>>>

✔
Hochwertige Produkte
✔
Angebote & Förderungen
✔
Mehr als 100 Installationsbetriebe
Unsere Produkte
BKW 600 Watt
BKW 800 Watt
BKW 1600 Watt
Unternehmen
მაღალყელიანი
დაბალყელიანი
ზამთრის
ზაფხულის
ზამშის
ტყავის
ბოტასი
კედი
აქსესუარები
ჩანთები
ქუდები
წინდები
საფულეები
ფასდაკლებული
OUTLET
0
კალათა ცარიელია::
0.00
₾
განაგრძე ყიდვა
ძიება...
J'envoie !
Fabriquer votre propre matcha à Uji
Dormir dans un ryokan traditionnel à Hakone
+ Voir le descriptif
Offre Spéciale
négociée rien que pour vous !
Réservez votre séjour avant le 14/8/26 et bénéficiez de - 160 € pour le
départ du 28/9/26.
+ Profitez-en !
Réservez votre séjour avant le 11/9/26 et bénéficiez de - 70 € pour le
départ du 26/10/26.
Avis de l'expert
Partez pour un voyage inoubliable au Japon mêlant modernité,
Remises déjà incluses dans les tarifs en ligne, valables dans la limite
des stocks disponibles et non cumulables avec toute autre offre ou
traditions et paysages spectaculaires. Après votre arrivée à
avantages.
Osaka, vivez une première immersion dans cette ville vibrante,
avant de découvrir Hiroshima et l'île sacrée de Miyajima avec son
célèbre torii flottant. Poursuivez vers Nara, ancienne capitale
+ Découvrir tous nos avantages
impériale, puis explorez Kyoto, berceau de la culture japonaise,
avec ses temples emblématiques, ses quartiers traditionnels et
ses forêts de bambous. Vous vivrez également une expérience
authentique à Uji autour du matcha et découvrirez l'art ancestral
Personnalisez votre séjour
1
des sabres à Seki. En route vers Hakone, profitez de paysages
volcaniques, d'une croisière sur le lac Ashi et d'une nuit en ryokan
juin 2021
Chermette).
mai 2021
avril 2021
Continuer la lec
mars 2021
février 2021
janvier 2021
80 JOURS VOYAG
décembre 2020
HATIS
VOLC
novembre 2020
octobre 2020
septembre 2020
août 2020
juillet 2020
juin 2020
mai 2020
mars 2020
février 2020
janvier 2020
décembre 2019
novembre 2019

<<<
>>>

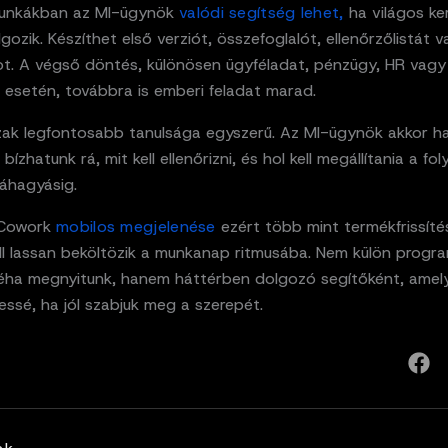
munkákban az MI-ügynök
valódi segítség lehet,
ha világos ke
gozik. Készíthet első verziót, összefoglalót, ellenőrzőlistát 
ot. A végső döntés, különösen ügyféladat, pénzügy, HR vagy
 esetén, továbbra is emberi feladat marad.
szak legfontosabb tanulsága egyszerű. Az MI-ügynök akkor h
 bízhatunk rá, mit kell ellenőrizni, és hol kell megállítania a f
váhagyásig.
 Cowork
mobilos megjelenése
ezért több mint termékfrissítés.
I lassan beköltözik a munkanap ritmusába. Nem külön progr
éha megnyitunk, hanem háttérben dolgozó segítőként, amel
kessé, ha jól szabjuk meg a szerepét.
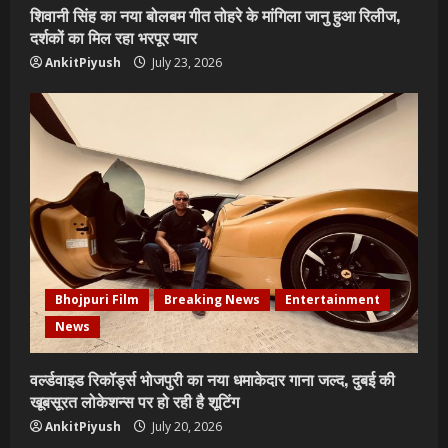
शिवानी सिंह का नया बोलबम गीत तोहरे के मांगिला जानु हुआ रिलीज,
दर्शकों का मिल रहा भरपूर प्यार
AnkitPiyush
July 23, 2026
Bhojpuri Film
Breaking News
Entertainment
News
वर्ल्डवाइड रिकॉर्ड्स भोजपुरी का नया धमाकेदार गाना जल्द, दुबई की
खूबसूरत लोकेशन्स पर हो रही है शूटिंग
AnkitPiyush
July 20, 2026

<<<

Could you return exactly the lines above from the line with "दर्शकों का मिल रहा भरपूर प्यार" to the line with "July 20, 2026", both included, and nothing else?

दर्शकों का मिल रहा भरपूर प्यार
AnkitPiyush
July 23, 2026
Bhojpuri Film
Breaking News
Entertainment
News
वर्ल्डवाइड रिकॉर्ड्स भोजपुरी का नया धमाकेदार गाना जल्द, दुबई की
खूबसूरत लोकेशन्स पर हो रही है शूटिंग
AnkitPiyush
July 20, 2026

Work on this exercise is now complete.